HOW TO COMPLETE THIS TASK:
When a line in the records contains the string "Teacher", copy that line.

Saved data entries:
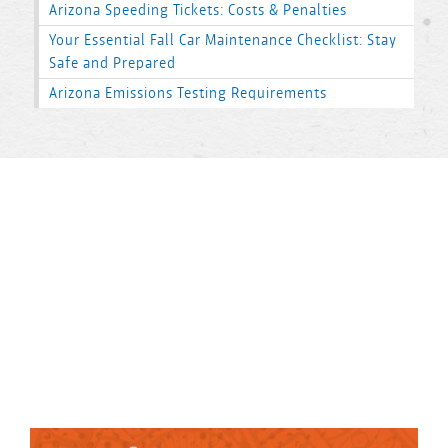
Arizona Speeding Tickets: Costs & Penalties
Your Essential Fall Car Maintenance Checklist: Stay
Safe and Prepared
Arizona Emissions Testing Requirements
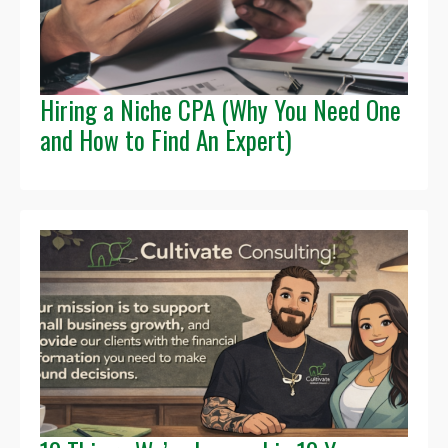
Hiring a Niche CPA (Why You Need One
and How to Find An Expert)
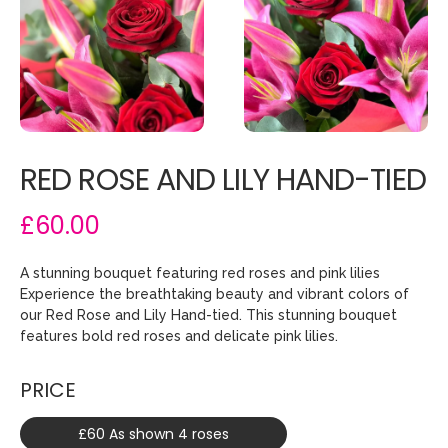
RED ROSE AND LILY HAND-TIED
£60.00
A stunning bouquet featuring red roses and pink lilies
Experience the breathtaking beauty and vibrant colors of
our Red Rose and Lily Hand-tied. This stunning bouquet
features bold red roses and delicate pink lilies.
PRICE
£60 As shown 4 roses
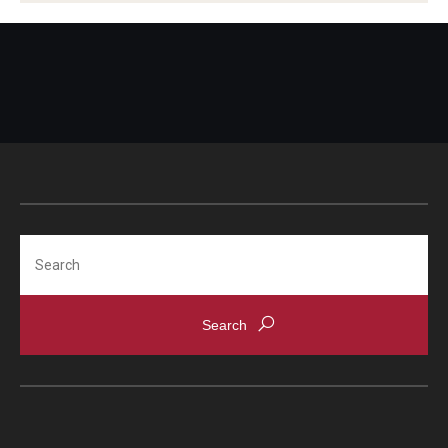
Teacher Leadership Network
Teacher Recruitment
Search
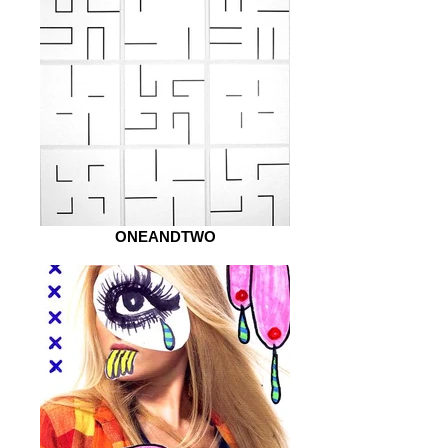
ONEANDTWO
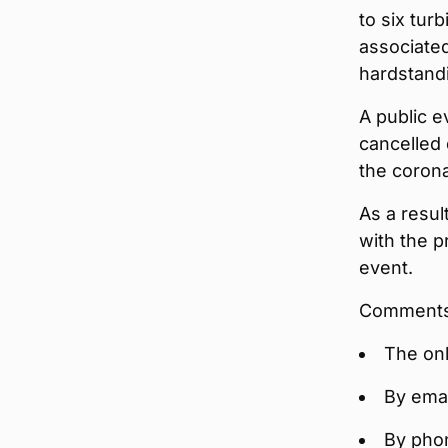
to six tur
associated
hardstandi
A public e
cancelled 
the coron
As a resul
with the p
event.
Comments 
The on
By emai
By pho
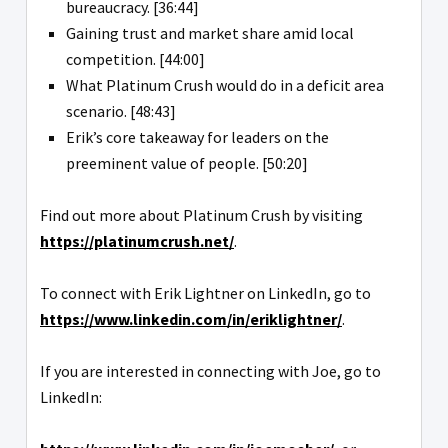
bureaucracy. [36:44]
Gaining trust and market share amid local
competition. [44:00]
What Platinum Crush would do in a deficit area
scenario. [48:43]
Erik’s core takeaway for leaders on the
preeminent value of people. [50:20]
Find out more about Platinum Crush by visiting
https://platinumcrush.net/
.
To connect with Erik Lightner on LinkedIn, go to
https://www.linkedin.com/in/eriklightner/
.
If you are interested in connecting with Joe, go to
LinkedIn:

PROBLEM SOLUTION:
Teacher Leadership Network
Teacher Recruitment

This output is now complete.